Bikini Kill were one of the first and most famous bands to be associated with the riot grrrl movement that sprang out of the Pacific Northwest in the early 1990s. Riot grrrl was a feminist reworking off punk rock that took the confrontational, anti-establishment, DIY attitude of punk and focused it on women's issues and empowerment. Riot grrrl was a response to and refuge from the sexism and boys-only mentality of both punk and mainstream music, and a venue for young women to express their nascent explorations into feminism.

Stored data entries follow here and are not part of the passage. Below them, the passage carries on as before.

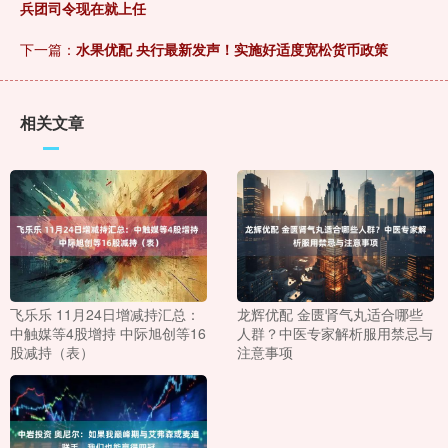
兵团司令现在就上任
下一篇：
水果优配 央行最新发声！实施好适度宽松货币政策
相关文章
飞乐乐 11月24日增减持汇总：
龙辉优配 金匮肾气丸适合哪些
中触媒等4股增持 中际旭创等16
人群？中医专家解析服用禁忌与
股减持（表）
注意事项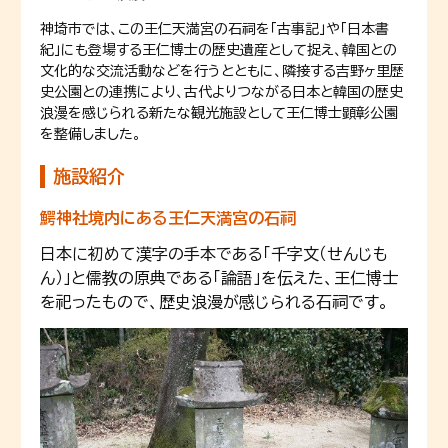
神埼市では、この王仁天満宮の石祠を「古事記」や「日本書
紀」にも登場する王仁博士の歴史遺産として捉え、韓国との
文化的な交流活動などを行うとともに、隣接する吉野ヶ里歴
史公園との連携により、古代よりつながる日本と韓国の歴史
浪漫を感じられる新たな観光施設として王仁博士顕彰公園
を整備しました。
施設紹介
鰐神社境内にある王仁天満宮の石祠
日本に初めて漢字の手本である「千字文（せんじも
ん）」と儒教の原典である「論語」を伝えた、王仁博士
を祀ったもので、歴史浪漫が感じられる石祠です。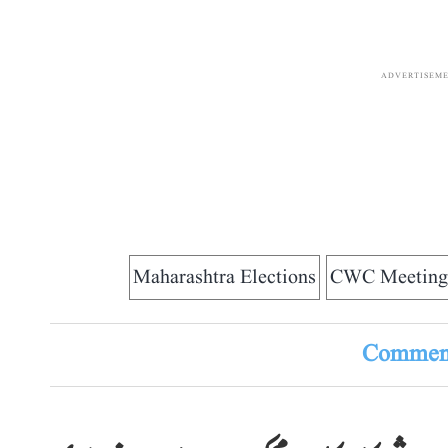
ADVERTISEM
Maharashtra Elections
CWC Meeting
Comment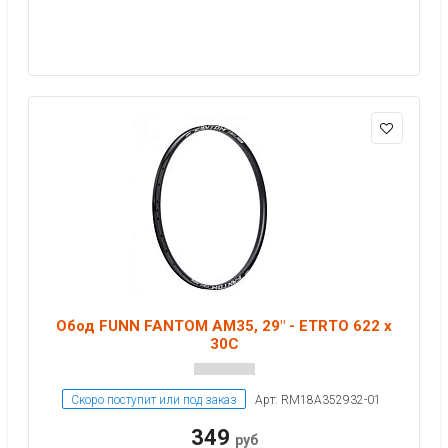
Обод FUNN FANTOM AM35, 29" - ETRTO 622 x
30C
Скоро поступит или под заказ
Арт: RM18A352932-01
349
руб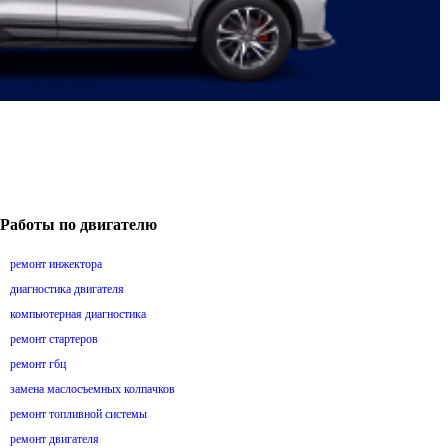
Работы по двигателю
ремонт инжектора
диагностика двигателя
компьютерная диагностика
ремонт стартеров
ремонт гбц
замена маслосъемных колпачков
ремонт топливной системы
ремонт двигателя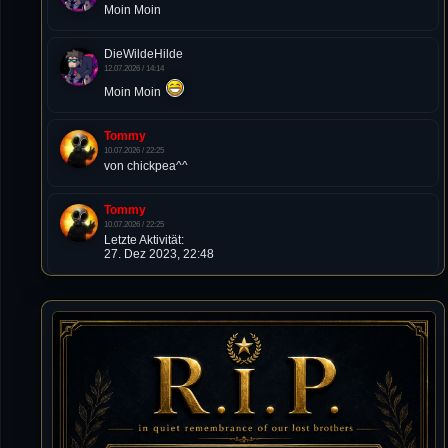
Moin Moin
DieWildeHilde
12.07.2026 / 14:14
Moin Moin
Tommy
10.07.2026 / 22:25
von chickpea^^
Tommy
10.07.2026 / 22:25
Letzte Aktivität:
27. Dez 2023, 22:48
DieWildeHilde
10.07.2026 / 12:48
Happy Birthday Chickpea
DieWildeHilde
10.07.2026 / 10:08
Hallo meine Lieben!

Early Bikini Kill was very adolescent both in sound and philosophy, taking a "1, 2, Fuck You" approach to feminism. They were awkward, messy, full of energy and heart but lacked songwriting chops, and were overeager and undersubtle. Their first tape came out around 1990, and then they had a split LP with Huggy Bear in 1992, which were later paired around 1994 into "The CD Version of Their First Two Albums". There are some great songs on this disc, which was partially produced by punk legend Ian MacKaye. "Carnival" is a great punk song, and "Double Dare Ya" kicks things off with a healthy dose of anger. Mostly though, the songs are more full of possibility hindered by a lack of musical ability and maturity. Case in point: The chorus of "White Boy" : "White boy/don't cry/Just die!" It just doesn't quite work as either a chorus or a philosophy. This is the sound of a bunch of excited and pissed off girls (and a guy) in their garage furiously trying to put all of their thoughts into songs, and getting it a little mixed up in the process.

However clumsy their first release is, though, it is full of unrestrained energy. 15 years later it is still hard not to get caught up in their excitement when singer Kathleen Hannah screams "I double dare ya, girl-fuckin'-friend!!"

In 1993 they recorded their first proper album, Pussy Whipped. Pussy Whipped was a step forward for the band, showing off improved songwriting skills. The basic 1-2 punk off their earlier work was replaced with a dirtier, grungier sound, and the lyrics were a little less obvious. My favorite track is the chaotic, manic "Star Bellied Boy", which seems to be an attack on a date rapist. Hannah starts the song off screaming "He said he wanted to/just touch you" before hitting the chorus of "Star bellied boy different from the rest/prove you're different from the rest/you're no fucking different from the rest!" before yelling the final refrain "Why do I cry/every time I cum?/I can't I can't I can't cum!"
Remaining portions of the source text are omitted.